Lessons from the MOOC investment gold rush
Now that we’ve had a few years of investment in MOOCs we can reflect on what this period tells us. I’m not talking about the value of MOOCs themselves, their pedagogy, or technology, but rather what this unprecedented amount of investment from universities and venture capitalists reveals. Rather unsurprisingly, people are now questioning the sustainability of this investment, and whether, you know, it was worth it. So here are my lessons from the MOOC investment bubble for anyone wanting to recreate it for any new venture.
- There is money around – MOOCs came just after the economic crisis, and yet when it was required, huge investments in actual cash, people, technology and support were found for MOOCs.
- Don’t go cheap – they won’t respect you. Rather than demonstrating how cheaply you can get away with doing something, it seems the scale of ambition and investment in MOOCs was what appealed to university presidents.
- Don’t underestimate fear as a factor – although it was couched in social good, student recruitment, innovating pedagogy, etc I would suggest that the single biggest motivating factor for investing in MOOCs was fear – fear of being left behind, fear of looking old fashioned, fear that the hyped revolution may actually happen.
- Big rhetoric wins – allied with the fear factor was a strong rhetoric around democratising education, disruption (yawn), and revolution. This won out over research, or nuanced accounts.
- Technology inspires awe – I think many senior people in universities were rather like eager puppies when the sexy technology boys came calling. Some of the contracts signed with these companies for handing over content, rights and labour would never have been agreed without this general sense that the ‘future has come knocking’
That’s, erm, quite a cynical list isn’t it? I still maintain that MOOCs are interesting, but we should have explored them more on our own terms before joining in the gold rush. I hope there is some sober reflection now on the investment that has gone into them.
8 Comments
dkernohan
“Big Rhetoric” is a concept that I have been thinking about for a while. All us “sustaining innovation” people make financial/budgetary arguments – but Seb Thrun waves his wand and talks about disruption. *bang* the future just happened.
admin
Yeah, I think it’s easier to get 50 million because “the future” than it is to get 5K because “interesting”
Charles Severance
Or to get 10K to finish what we srarted before.
Jim Groom (@jimgroom)
Couldn’t agree more with the list, and the fact that we had no time to really experiment around what was possible with MOOCs given how quickly they became part of enterprise solutionism. I think the money part of this list is most interesting because we’ve always built on the cheap, and were continually forced to beg and borrow. Yet, as you note, once MOOCs came around MIT, Harvard and Berkeley found $60 million and still haven’t built a decent platform. The best platform I have seen was at OpenEd 2013 when the folks at UBC were showing off what they had designed in WordPress, something that never saw the light of day for the very reason you state here. These list is important because it really delineates why higher ed is broken and needs to be disrupted 😉
admin
there is a strong echo of the whole VLE thing here – once again, we shipped it all out and then signed crappy deals.
Mike Caulfield (@holden)
Another piece: People respect product, not process. CMOOCs, ds106. Murder, Madness, and Mayhem were all primarily processes and duct tape. This is the best way to build things, but people can’t grok this. For better or worse people want to think they are getting a program or app that has magic powers, and investors love the idea of product.
We can learn from this. Lumen Learning, for example, has something very much like our duct-taped together WordPress syndication architecture, but they call it the Lumen Learning Platform and call submodules things like Waymaker and investors and granting agencies take a second look. I know it seems stupid, but I’m willing to engage in stupidity for a good cause.
I’ve been mulling over a question George Siemens asked at dLRN — if research isn’t the lever we have into these discussions, what is? This might be a horribly depressing answer but I think one product has more impact than 1,000 papers. (cf.
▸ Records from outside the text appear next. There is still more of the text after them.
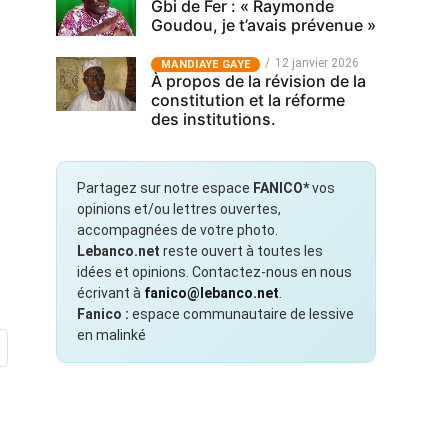
Gbi de Fer : « Raymonde
Goudou, je t’avais prévenue »
12 janvier 2026
MANDIAYE GAYE
À propos de la révision de la
constitution et la réforme
des institutions.
Partagez sur notre espace
FANICO*
vos
opinions et/ou lettres ouvertes,
accompagnées de votre photo.
Lebanco.net
reste ouvert à toutes les
idées et opinions. Contactez-nous en nous
écrivant à
fanico@lebanco.net
.
Fanico :
espace communautaire de lessive
en malinké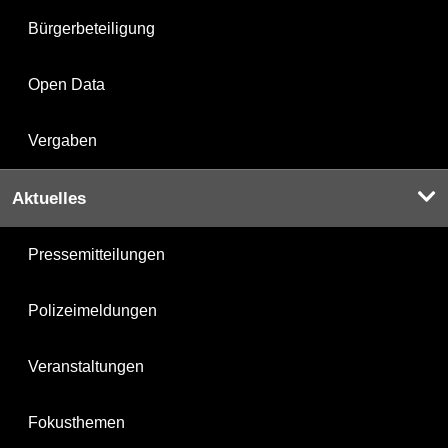
Bürgerbeteiligung
Open Data
Vergaben
Aktuelles
Pressemitteilungen
Polizeimeldungen
Veranstaltungen
Fokusthemen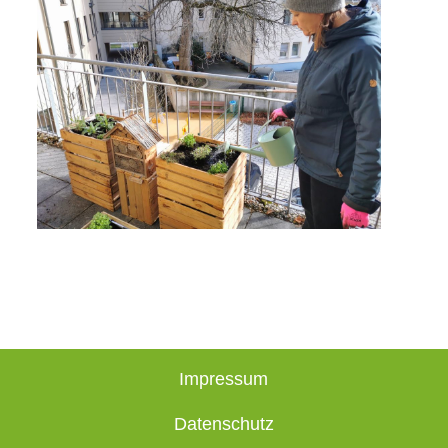
Impressum
Datenschutz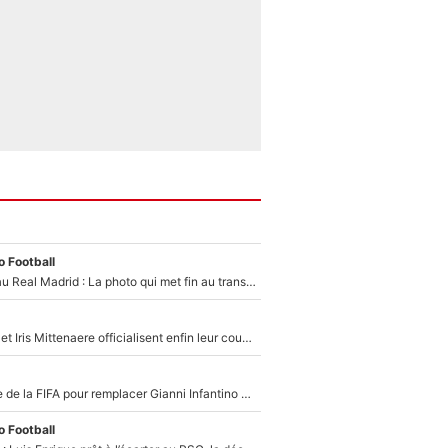
 Football
Yan Diomandé au Real Madrid : La photo qui met fin au transfert de l’été !
Antoine Dupont et Iris Mittenaere officialisent enfin leur couple : La photo qui enflamme les réseaux sociaux
Du PSG à la tête de la FIFA pour remplacer Gianni Infantino ? «Il serait un mauvais président», le patron de la Liga s'attaque à Nasser Al-Khelaïfi !
 Football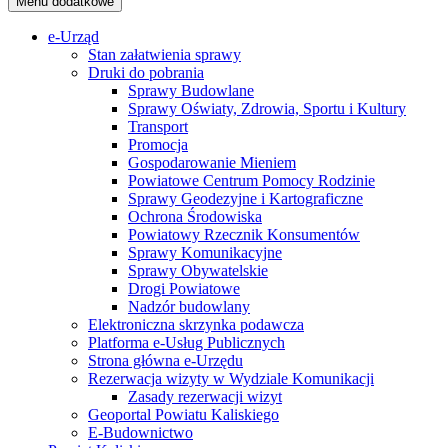
Menu dodatkowe
e-Urząd
Stan załatwienia sprawy
Druki do pobrania
Sprawy Budowlane
Sprawy Oświaty, Zdrowia, Sportu i Kultury
Transport
Promocja
Gospodarowanie Mieniem
Powiatowe Centrum Pomocy Rodzinie
Sprawy Geodezyjne i Kartograficzne
Ochrona Środowiska
Powiatowy Rzecznik Konsumentów
Sprawy Komunikacyjne
Sprawy Obywatelskie
Drogi Powiatowe
Nadzór budowlany
Elektroniczna skrzynka podawcza
Platforma e-Usług Publicznych
Strona główna e-Urzędu
Rezerwacja wizyty w Wydziale Komunikacji
Zasady rezerwacji wizyt
Geoportal Powiatu Kaliskiego
E-Budownictwo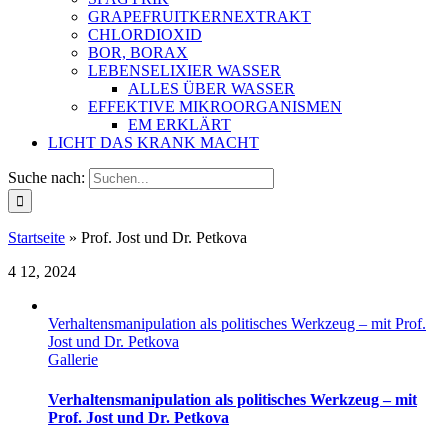
GRAPEFRUITKERNEXTRAKT
CHLORDIOXID
BOR, BORAX
LEBENSELIXIER WASSER
ALLES ÜBER WASSER
EFFEKTIVE MIKROORGANISMEN
EM ERKLÄRT
LICHT DAS KRANK MACHT
Suche nach:
Startseite
»
Prof. Jost und Dr. Petkova
4
12, 2024
Verhaltensmanipulation als politisches Werkzeug – mit Prof.
Jost und Dr. Petkova
Gallerie
Verhaltensmanipulation als politisches Werkzeug – mit
Prof. Jost und Dr. Petkova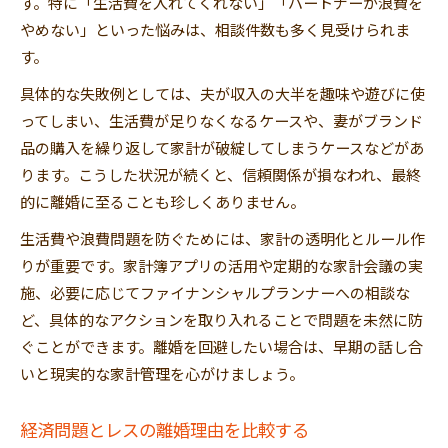
す。特に「生活費を入れてくれない」「パートナーが浪費を
やめない」といった悩みは、相談件数も多く見受けられま
す。
具体的な失敗例としては、夫が収入の大半を趣味や遊びに使
ってしまい、生活費が足りなくなるケースや、妻がブランド
品の購入を繰り返して家計が破綻してしまうケースなどがあ
ります。こうした状況が続くと、信頼関係が損なわれ、最終
的に離婚に至ることも珍しくありません。
生活費や浪費問題を防ぐためには、家計の透明化とルール作
りが重要です。家計簿アプリの活用や定期的な家計会議の実
施、必要に応じてファイナンシャルプランナーへの相談な
ど、具体的なアクションを取り入れることで問題を未然に防
ぐことができます。離婚を回避したい場合は、早期の話し合
いと現実的な家計管理を心がけましょう。
経済問題とレスの離婚理由を比較する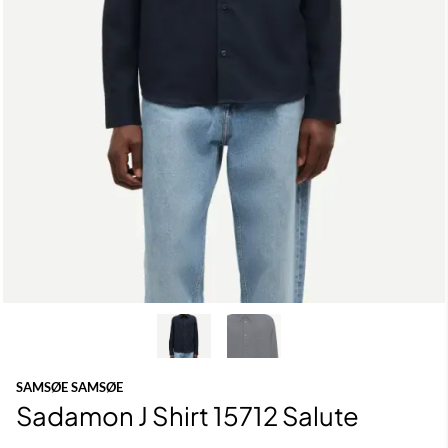
SAMSØE SAMSØE
Sadamon J Shirt 15712 Salute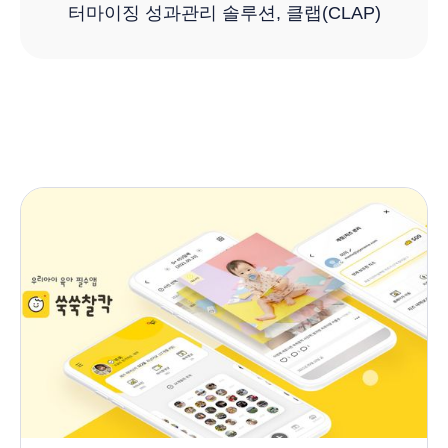
터마이징 성과관리 솔루션, 클랩(CLAP)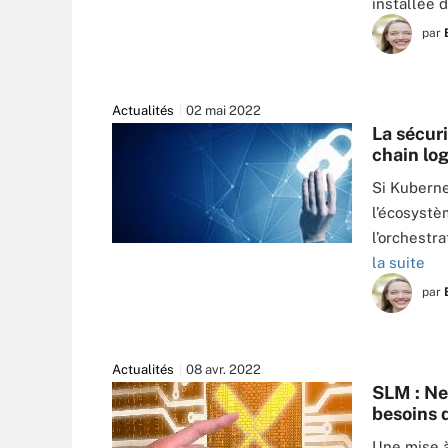
installée
par
Actualités
02 mai 2022
La sécur
chain log
Si Kuberne
l’écosystè
l’orchestr
SERGEY NIVENS - FOTOLIA
la suite
par
Actualités
08 avr. 2022
SLM : Ne
besoins 
Une mise à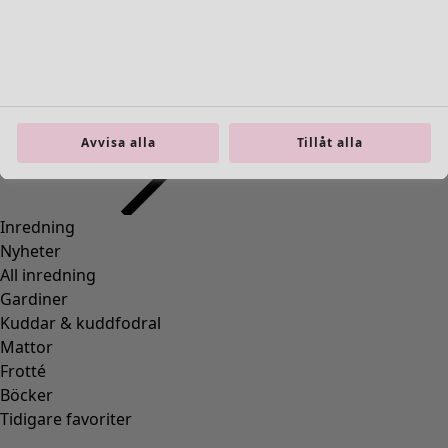
Inredning
Öppna meny Inredning
Avvisa alla
Tillåt alla
Inredning
Nyheter
All inredning
Gardiner
Kuddar & kuddfodral
Mattor
Frotté
Böcker
Tidigare favoriter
Course Signals).
ghaff
This is sort of embedded in “disruption (yawn)” but one of the big things that made MOOCs so interesting to investors, schools, and potential learners was the idea that they could deliver education (including at least implicitly certification) at a much lower cost. One of the consequences is that this led MOOCs to replicate features of traditional higher education in many respects. I strongly suspect that if cheap continuing ed for professionals with degrees had been the original stated objective, there would have been a whole lot less interest.